Antes desse episódio, os fardados proibiram nos anos 70 concertos de Rolling Stones, que só vieram ao Brasil em 1995. Mas o gênero engatinhava por aqui desde os anos 1950, com Nora Ney, Celly Campello e Miguel Gustavo. Na segunda leva do estilo em solo brasileiro, despontou uns tais de Sebastião Rodrigues Maia (mais tarde batizado Tim), Roberto Carlo e Erasmo Carlos. “Nunca tinha ouvido algo parecido, com vigor grande, contrabaixo alto, marcando o tempo como se fosse o ritmo do coração”, relembrou Erasmo, ao DM, quando escutou Little Richards pela primeira vez.
Da
Bahia, terra de João Gilberto, Caetano e Gil, saiu aquele que é considerado o
patriarca do rock brasileiro. Tomando como parceiro o Paulo Coelho, o roqueiro
Raul Seixas partiu rumo à “Sociedade Alternativa” e saiu enfileirando um hit
atrás do outro nas paradas, como “Gita” (1974), “Tente Outra Vez” (1975) e “Eu
Nasci Há Dez Mil Anos Atrás” (1977). Ainda durante os anos 70, os Secos &
Molhados, com seu primeiro LP, “Secos & Molhados I”, quase estabeleceu de
vez o rock na sociedade brasileira, com os singles “Sangue Latino”, “O Vira” e
“O Patrão Nosso de Cada Dia”.
Inspirado
pelo rhythm´n´blues à la Rolling Stones, o Made In Brazil atravessou os
fracassos e as trocas de integrantes fazendo os discos “Made In Brazil” (1971),
“Jack, o Estripador” (1977) e “Minha Vida é Rock´n´Roll” (1981).

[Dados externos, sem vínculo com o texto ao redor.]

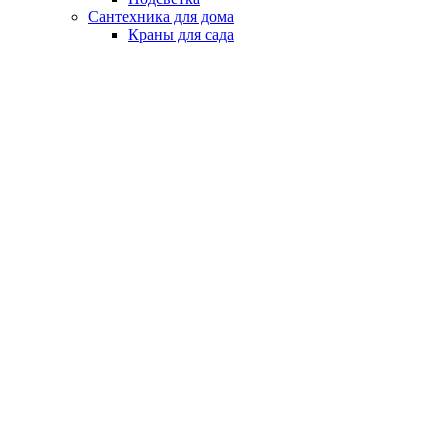
Сантехника для дома
Краны для сада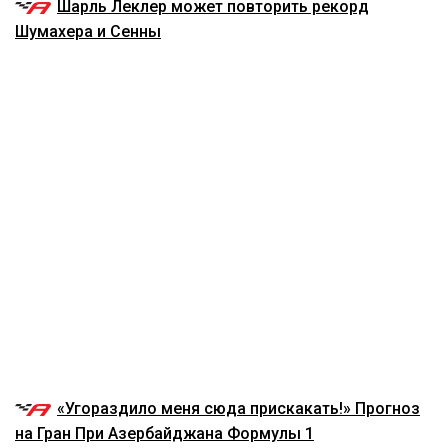
Шарль Леклер может повторить рекорд
Шумахера и Сенны
«Угораздило меня сюда прискакать!» Прогноз
на Гран При Азербайджана Формулы 1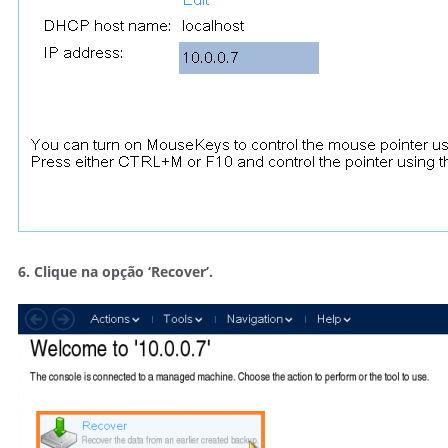
6. Clique na opção
‘Recover’
.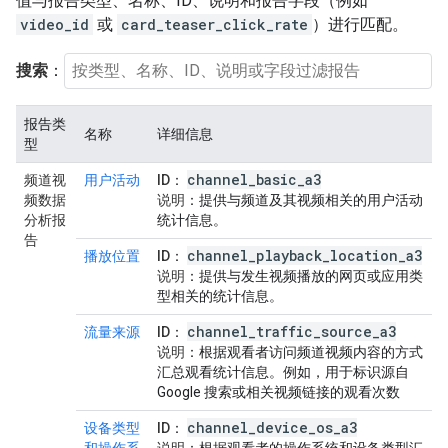
值与报告类型、名称、ID、说明和报告字段（例如
video_id
或
card_teaser_click_rate
）进行匹配。
搜索
：
报告类
名称
详细信息
型
channel
_
basic
_
a3
频道视
用户活动
ID
：
频数据
说明
：提供与频道及其视频相关的用户活动
分析报
统计信息。
告
channel
_
playback
_
location
_
a3
播放位置
ID
：
说明
：提供与发生视频播放的网页或应用类
型相关的统计信息。
channel
_
traffic
_
source
_
a3
流量来源
ID
：
说明
：根据观看者访问频道视频内容的方式
汇总观看统计信息。例如，用于标识源自
Google 搜索或相关视频链接的观看次数
channel
_
device
_
os
_
a3
设备类型
ID
：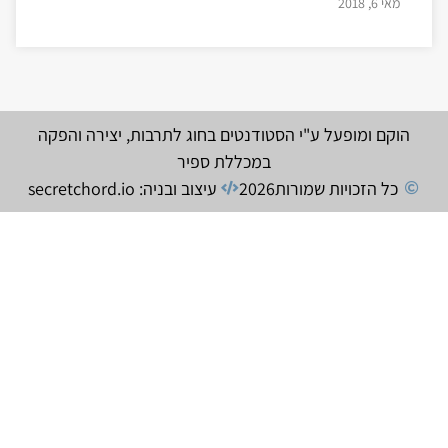
מאי 6, 2018
הוקם ומופעל ע"י הסטודנטים בחוג לתרבות, יצירה והפקה
במכללת ספיר
כל הזכויות שמורות
2026
עיצוב ובניה: secretchord.io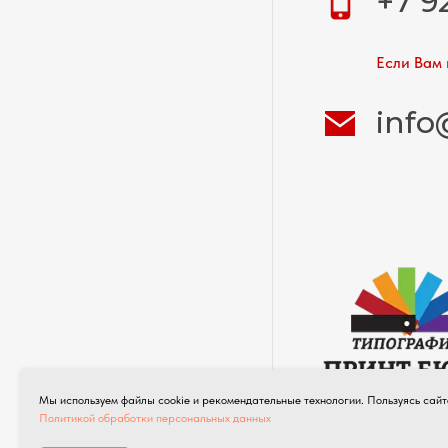
+7 9
Если Вам 
info
Мы используем файлы cookie и рекомендательные технологии. Пользуясь сайт
Типография полног
Политикой обработки персональных данных
©
ПРИНТ БЮРО 20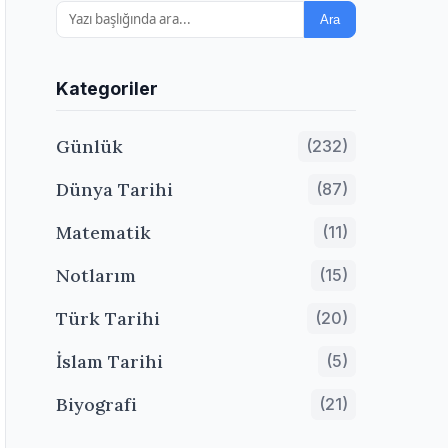
Ara
Kategoriler
Günlük
(232)
Dünya Tarihi
(87)
Matematik
(11)
Notlarım
(15)
Türk Tarihi
(20)
İslam Tarihi
(5)
Biyografi
(21)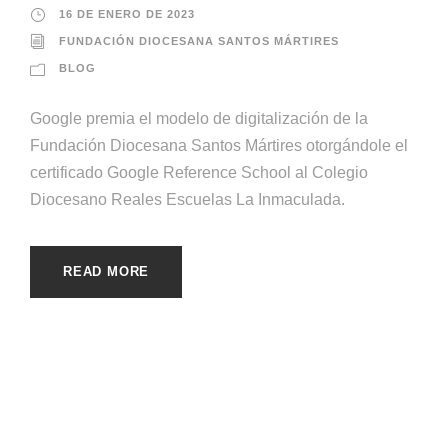
16 DE ENERO DE 2023
FUNDACIÓN DIOCESANA SANTOS MÁRTIRES
BLOG
Google premia el modelo de digitalización de la
Fundación Diocesana Santos Mártires otorgándole el
certificado Google Reference School al Colegio
Diocesano Reales Escuelas La Inmaculada.
READ MORE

Também de
Sampa, Walter Franco chamou a caretice de “Canalha” no LP “Vela Aberta” (1980),
sem esquecer, contudo, de O Terço, Bicho da Seda, Casa das Máquinas, Os
Mutantes, Rita Lee & os Tutti-Frutti, A Cor do Som e Novos Baianos. Quem disse
que nos anos 70 não era bom?
Na década de 1970, em Goiânia, o baterista Moka Nascimento mandava ver ao sabor de Emerson, Lake & Palmer e Jethro Tull, com os músicos do Akuarius Seven e Os Tarântulas. Moka, neste período, chegou a tocar com o goiano Odair José, conhecido como ‘terror das empregadas’ por “Pare de Tomar a Pílula” e “Vou Tirar Você Desse Lugar”. Nos anos 80, com a febre inglesa de The Clash, The Smiths e The Cure, Goiânia viu o desabrochar de bandas como Markan Camaralina, com uma pegada mais rock´n´roll, e Língua Solta, cuja estética era hippie. O rock goiano foi narrado, em detalhes, pelo fotógrafo Jadson Junior, em “Das Cores ao Século XXI”.